Practical Guidance: This is an incredibly powerful tool for controlling content.
- Example 1 (Safety): For a customer service bot, you could apply a strong negative bias to tokens related to profanity or making promises (e.g., “guarantee”, “promise”).
- Example 2 (Brand Voice): A company could apply a positive bias to its brand name and related product terms to ensure they are mentioned.

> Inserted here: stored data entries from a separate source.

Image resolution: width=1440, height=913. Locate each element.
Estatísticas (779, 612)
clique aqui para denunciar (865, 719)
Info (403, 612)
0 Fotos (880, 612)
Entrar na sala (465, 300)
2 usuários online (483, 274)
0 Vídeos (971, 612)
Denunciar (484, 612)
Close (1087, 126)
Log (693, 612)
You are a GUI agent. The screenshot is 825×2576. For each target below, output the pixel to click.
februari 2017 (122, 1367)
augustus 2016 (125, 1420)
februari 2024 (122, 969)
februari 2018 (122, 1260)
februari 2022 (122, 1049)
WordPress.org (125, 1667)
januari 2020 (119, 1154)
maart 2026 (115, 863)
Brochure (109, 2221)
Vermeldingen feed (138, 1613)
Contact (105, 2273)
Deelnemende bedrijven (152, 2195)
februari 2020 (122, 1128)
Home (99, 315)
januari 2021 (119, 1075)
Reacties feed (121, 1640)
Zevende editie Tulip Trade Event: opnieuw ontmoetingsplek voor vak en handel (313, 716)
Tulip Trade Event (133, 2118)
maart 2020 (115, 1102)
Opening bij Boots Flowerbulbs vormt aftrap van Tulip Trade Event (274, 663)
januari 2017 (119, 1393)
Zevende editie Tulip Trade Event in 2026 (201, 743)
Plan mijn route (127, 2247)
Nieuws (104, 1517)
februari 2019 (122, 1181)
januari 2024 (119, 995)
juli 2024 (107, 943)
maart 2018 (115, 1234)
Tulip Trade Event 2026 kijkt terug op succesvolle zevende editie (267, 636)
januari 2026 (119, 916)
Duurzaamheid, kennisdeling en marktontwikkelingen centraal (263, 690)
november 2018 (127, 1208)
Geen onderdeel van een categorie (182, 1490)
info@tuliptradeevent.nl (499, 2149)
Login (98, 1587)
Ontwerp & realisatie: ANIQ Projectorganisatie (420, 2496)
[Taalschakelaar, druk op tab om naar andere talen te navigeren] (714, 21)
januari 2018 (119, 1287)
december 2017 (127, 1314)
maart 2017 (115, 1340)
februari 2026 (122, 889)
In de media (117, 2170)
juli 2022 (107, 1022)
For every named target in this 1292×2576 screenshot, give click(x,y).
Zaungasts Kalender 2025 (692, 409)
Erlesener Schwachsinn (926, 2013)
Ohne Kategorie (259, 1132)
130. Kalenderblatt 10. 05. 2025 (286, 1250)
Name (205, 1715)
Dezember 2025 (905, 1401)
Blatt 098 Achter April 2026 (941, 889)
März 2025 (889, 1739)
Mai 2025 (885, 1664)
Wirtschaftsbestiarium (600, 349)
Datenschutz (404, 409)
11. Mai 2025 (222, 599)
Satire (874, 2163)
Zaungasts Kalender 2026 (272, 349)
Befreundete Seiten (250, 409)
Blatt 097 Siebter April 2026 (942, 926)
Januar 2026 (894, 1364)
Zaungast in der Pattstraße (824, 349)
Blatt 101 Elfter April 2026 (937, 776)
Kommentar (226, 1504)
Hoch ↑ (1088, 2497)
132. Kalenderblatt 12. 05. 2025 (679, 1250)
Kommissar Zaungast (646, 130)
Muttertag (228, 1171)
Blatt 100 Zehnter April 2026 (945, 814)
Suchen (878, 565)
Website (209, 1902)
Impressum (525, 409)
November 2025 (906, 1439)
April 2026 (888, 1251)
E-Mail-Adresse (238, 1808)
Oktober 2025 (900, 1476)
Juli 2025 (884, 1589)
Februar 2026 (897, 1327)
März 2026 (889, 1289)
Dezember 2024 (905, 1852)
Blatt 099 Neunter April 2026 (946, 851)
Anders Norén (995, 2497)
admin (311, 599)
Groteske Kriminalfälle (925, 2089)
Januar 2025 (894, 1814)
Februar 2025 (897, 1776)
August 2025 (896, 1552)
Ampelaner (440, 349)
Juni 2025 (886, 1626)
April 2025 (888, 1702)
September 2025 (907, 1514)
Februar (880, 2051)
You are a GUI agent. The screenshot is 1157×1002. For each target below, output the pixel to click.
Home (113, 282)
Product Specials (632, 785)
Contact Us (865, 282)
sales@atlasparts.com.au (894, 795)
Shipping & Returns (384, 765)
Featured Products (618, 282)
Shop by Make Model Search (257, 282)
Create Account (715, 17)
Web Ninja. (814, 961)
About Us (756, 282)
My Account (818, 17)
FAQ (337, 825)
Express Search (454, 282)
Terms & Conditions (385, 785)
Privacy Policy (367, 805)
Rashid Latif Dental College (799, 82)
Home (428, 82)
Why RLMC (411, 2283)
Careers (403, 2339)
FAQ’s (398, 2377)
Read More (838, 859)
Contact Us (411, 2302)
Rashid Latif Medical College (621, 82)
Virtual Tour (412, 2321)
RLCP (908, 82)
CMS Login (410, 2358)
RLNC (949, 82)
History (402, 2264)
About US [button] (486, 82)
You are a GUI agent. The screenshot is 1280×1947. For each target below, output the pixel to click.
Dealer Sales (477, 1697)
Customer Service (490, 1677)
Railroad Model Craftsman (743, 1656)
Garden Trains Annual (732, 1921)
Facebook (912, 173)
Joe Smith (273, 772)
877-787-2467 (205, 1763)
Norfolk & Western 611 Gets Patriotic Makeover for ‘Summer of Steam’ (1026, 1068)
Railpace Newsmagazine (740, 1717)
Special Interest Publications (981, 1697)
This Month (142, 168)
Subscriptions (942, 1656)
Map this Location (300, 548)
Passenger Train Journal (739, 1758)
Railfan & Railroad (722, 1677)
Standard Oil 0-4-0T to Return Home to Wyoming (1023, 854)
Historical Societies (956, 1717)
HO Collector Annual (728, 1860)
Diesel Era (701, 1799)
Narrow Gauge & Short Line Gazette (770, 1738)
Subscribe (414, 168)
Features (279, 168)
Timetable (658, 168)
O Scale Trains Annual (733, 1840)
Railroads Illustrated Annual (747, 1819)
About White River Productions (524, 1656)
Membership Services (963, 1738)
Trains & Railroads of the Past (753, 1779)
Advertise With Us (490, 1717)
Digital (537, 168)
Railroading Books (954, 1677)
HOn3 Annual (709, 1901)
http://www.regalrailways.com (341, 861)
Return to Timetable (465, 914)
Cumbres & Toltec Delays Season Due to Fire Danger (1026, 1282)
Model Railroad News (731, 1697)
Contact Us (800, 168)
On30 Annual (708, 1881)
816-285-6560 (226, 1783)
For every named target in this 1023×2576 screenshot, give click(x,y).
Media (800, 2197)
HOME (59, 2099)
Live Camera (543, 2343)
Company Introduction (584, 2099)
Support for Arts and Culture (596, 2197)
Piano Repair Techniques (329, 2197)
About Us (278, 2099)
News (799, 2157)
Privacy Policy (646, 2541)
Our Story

Part 3: Structural and Conversational Controls

These settings manage the overall structure of the interaction.

Stop Sequences

Simple Explanation: A list of specific strings of text that, when generated, will immediately stop the output.
Analogy: This is like a “safe word” for the model. The moment it says one of these sequences, it stops talking.
Practical Guidance: Essential for creating predictable outputs that can be easily parsed. For example, if you are generating a list, you could set the stop sequence to "\n\n" to ensure the model doesn’t ramble on after the list is complete.

JSON Mode

Simple Explanation: A special mode that forces the model’s output to be a syntactically correct JSON object.
Analogy: This puts the model in a “strict form-filling” mode. It cannot generate free-form text, only valid JSON that conforms to the structure you hinted at in your prompt.
Practical Guidance: This is a game-changer for building reliable agentic systems. It dramatically reduces the chance of parsing errors and is a cornerstone of creating verifiable outputs (as discussed in Chapter 6).

System Prompt Weight

Simple Explanation: Controls how much influence the system prompt has over the user’s most recent message.
Analogy: Think of this as the volume control on the boss’s instructions. A high weight means the model will adhere very strictly to its core instructions (the system prompt), even if the user tries to lead it astray. A low weight means it will pay more attention to the user’s immediate prompt.
Practical Guidance: Increase this weight for agents that must maintain a strict persona or follow safety guidelines, regardless of user input. For example, a therapy bot should maintain its supportive, non-judgmental persona (defined in the system prompt) even if the user becomes aggressive.